Since the Python interpreter knows how to read Unicode. This means that our Python programs can contain any Unicode code points, including in variable names.

To get the UTF-16 encoding of the peach character, you just need a normal string containing it, and then encode it to UTF-16. It’s that easy.

>>> '🍑'.encode('utf-16')
b'\xff\xfe<\xd8Q\xdf'  # This is hard to read, let'f fix it.
>>> '🍑'.encode('utf-16').hex(' ', 2)
'fffe 3cd8 51df'

We expected d83c df51 but we got fffe 3cd8 51df. So what is going on?

Byte order and the BOM

We got the correct result from Python, but there are 2 strange things:

  • The result starts with fffe. We will look at this later.
  • The byte pairs are inverted, D8 3C became 3C D8. Let’s understand this first.

Depending on the processor architecture that your computer is running on the memory addresses are read going up or going down. This is called “endianess”. The result is that a little-endian processor reads the data structures in a “reverse” order, placing the most significant byte at a higher memory value.
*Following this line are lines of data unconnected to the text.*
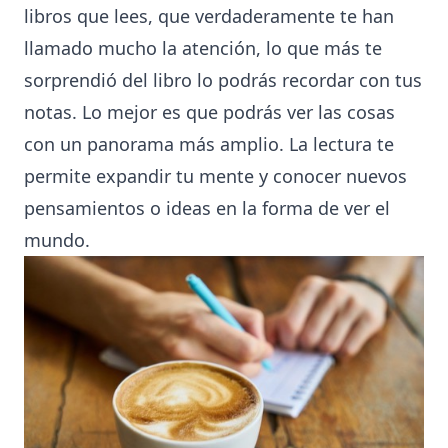
libros que lees, que verdaderamente te han
llamado mucho la atención, lo que más te
sorprendió del libro lo podrás recordar con tus
notas. Lo mejor es que podrás ver las cosas
con un panorama más amplio. La lectura te
permite expandir tu mente y conocer nuevos
pensamientos o ideas en la forma de ver el
mundo.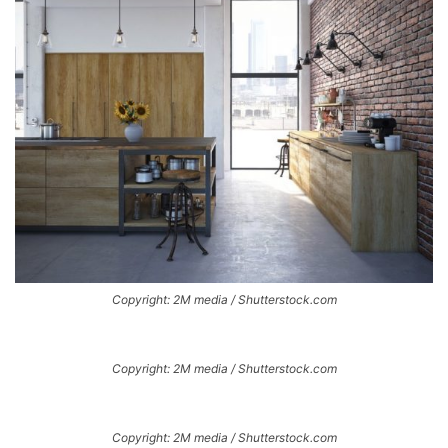
Copyright: 2M media / Shutterstock.com
Copyright: 2M media / Shutterstock.com
Copyright: 2M media / Shutterstock.com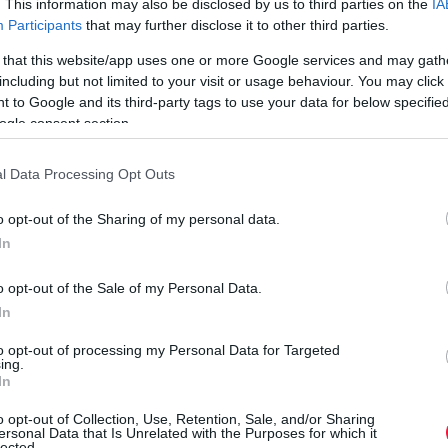
. This information may also be disclosed by us to third parties on the
IA
Participants
that may further disclose it to other third parties.
 that this website/app uses one or more Google services and may gath
including but not limited to your visit or usage behaviour. You may click 
 to Google and its third-party tags to use your data for below specifi
. A most kicsúcsosodó gabona- és termékpiaci problémákat
ogle consent section.
gcsoport vezetője ezzel indokolja, hogy az 5300 hektáros
e, és radikálisan megváltoztatta a vetésszerkezetét.
l Data Processing Opt Outs
át is, de az utóbbit idén áprilisban már csak kevesebb mint
o opt-out of the Sharing of my personal data.
In
 óta veszteséges. Tavaly hektáronként 7,5 tonna termés
o opt-out of the Sale of my Personal Data.
s termésátlag alig haladta meg az 5 tonnát. A környékbeli
In
a volt az átlag. A peresztegi biogazdaságban 6,5 tonnát
ult ez a kultúra.
to opt-out of processing my Personal Data for Targeted
ing.
In
o opt-out of Collection, Use, Retention, Sale, and/or Sharing
ersonal Data that Is Unrelated with the Purposes for which it
lected.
                          Most significant byte
                          |   Least significant byte
                          |   |
Value                     D8  3C  | DF  51
Little endian address     4   3   | 2   1
Big endian address        1   2   | 3   4

This means that on little-endian processors the number D8 3C will be read from memory as 3C D8. That is fine, but what if you write a file using a big-endian computer and read that file on a little-endian computer? Well, in the best case, it would explode with some kind of decoding error. In the worse, case it would return the wrong characters. Let’s see if we can intentionally cause that error in Python.

To cause that error we first need to know the endianess of my processor. We can piece together that I am running on a little-endian machine because Python decoded the ‘🍑’ as 3cd8 51df. So let’s give Python a big-endian byte string and tell it to decode it as UTF-16.

>>> b'\xdf\x51\xd8\x3c'.decode('utf-16')
'凟㳘'  # Wrong! Byte order incorrect.
>>> b'\x3c\xd8\x51\xdf'.decode('utf-16')
'🍑'  # Better

Byte Order Mark

So how do computers with different endianess communicate via UTF-16? The answer to that is the Byte Order Mark (BOM, for short). The UTF-16 convention is to stuff FFFE at the beginning of a file or stream to indicate that it is little-endian encoded, and FEFF to indicate big-endian encoding. There is not much more to it than that.